Moody's downgrades the five largest South African banks to Baa3

Philippine stock market board(Image source: Katrina Tuliao/Commons)Moody's Investors Service has downgraded to Baa3 (negative outlook) from Baa2 (Rating Under Review outlook), the long-term local- and foreign-currency deposit ratings of the five largest South African banks: The Standard Bank of South Africa Limited, FirstRand Bank Limited, Absa Bank Limited, Nedbank Limited, and Investec Bank Ltd

The rating agency has also downgraded Standard Bank Group Limited's long-term local- and foreign-currency issuer ratings to Ba1 from Baa3, and affirmed all banks' national scale ratings. 

This rating action concludes the review initiated on 4 April 2017, and follows the weakening of the South African government's credit profile, as captured by Moody's similar rating action on the sovereign rating on 9 June 2017. 
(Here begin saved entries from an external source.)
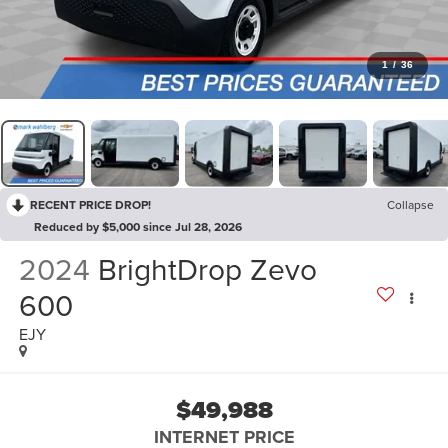
1
/
36
RECENT PRICE DROP!
Collapse
Reduced by $5,000 since Jul 28, 2026
2024
BrightDrop Zevo
600
EJY
$49,988
INTERNET PRICE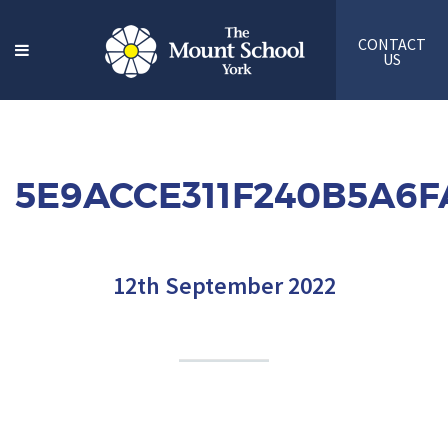
CONTACT
US
5E9ACCE311F240B5A6
12th September 2022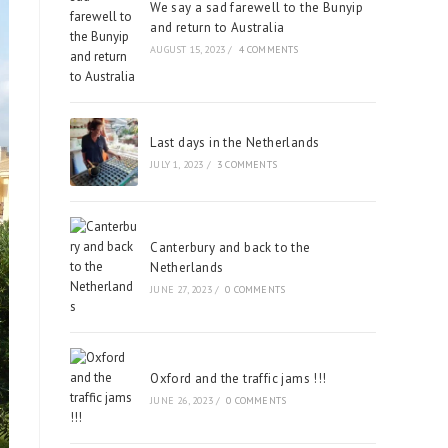
We say a sad farewell to the Bunyip
and return to Australia
AUGUST 15, 2023
/
4 COMMENTS
Last days in the Netherlands
JULY 1, 2023
/
3 COMMENTS
Canterbury and back to the
Netherlands
JUNE 27, 2023
/
0 COMMENTS
Oxford and the traffic jams !!!
JUNE 26, 2023
/
0 COMMENTS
The primary driver for today's rating downgrades is the challenging operating environment in South Africa, characterised by a pronounced economic slowdown, and weakening institutional strength that has led Moody's to lower South Africa's Macro Profile score to 'Moderate-' from 'Moderate'. The lower Macro Profile exerts pressure on the individual factors on banks' scorecards, and implies that the country's banks need stronger loss-absorption and liquidity buffers to withstand the headwinds and in order to remain at the same rating levels.

The rating agency expects GDP growth of only 0.8 per cent in 2017 and 1.5 per cent in 2018, from 0.3 per cent in 2016, levels significantly below the government's target growth. These challenging economic conditions, combined with potentially weaker investor confidence, volatility in asset prices, and higher funding costs will likely pressure banks' earnings and asset quality metrics going forward, and challenge their resilient financial performance so far.

In addition, the banks' high sovereign exposure, mainly in the form of government debt securities held as part of their liquid assets requirement, links their credit profile to that of the government. The top five banks' overall sovereign exposure, including loans to state-related entities, averages more than 150 per cent of their capital bases, according to South African Reserve Bank's (SARB) regulatory returns (BA900) as of March 2017. In view of the correlation between sovereign and bank credit risk, these banks' standalone credit profile and ratings are constrained by the rating of the government. As a result, the baseline credit assessments (BCA) assigned to The Standard Bank of South Africa Limited, FirstRand Bank Limited, Nedbank Limited, and Investec Bank Ltd have been downgraded to baa3 from baa2, while the BCA of baa3 for Absa Bank Limited has been affirmed, already capturing the downside risks emanating from its sovereign exposure. 

The rating action also reflects the weaker capacity of the government to provide support to banks, in case of need. Specifically, Absa Bank Limited's deposit rating previously benefitted from a one-notch government support uplift, which was removed, given the downgrade of the sovereign that indicates the government's reduced capacity to provide support despite the bank's systemic importance. As a result, the rating agency has aligned its government support assumptions for all five commercial banks, resulting in no rating uplift from their corresponding BCAs and positioning their deposit ratings at par with the government's Baa3 bond rating. 

The negative outlook assigned to all the banks' ratings is primarily linked to the negative outlook on the sovereign rating, which is itself partly driven by the weak economic environment. The weakening credit quality of sovereign bonds weighs on the banks' own creditworthiness given their large holdings of government securities.

Likewise, although Moody's expects banks' financial fundamentals to largely remain robust, the weak economic environment increases the downside risks for the banks' asset quality and core capital levels. The relatively weak economic growth points to potentially higher impairments for the banks, especially on the retail front, exerting some pressure on their earnings and testing the resilient performance they have demonstrated in recent years. However, Moody's does not anticipate that the asset quality deterioration will compromise materially banks' recurring earnings, and expects banks will maintain healthy capital levels. 

According to Moody's, the decision to affirm the banks' national scale ratings (NSRs) follows the recalibration of South Africa's NSR mappings, triggered by the downgrade of South Africa's government bond rating. Moody's NSRs are intended as relative measures of creditworthiness among debt issues and issuers within a country, enabling market participants to better differentiate relative risks. Although the fundamental creditworthiness of the five largest South African banks has deteriorated, their relative credit positioning within South Africa has not materially changed, hence the decision to affirm the NSRs outlined towards the end of this press release.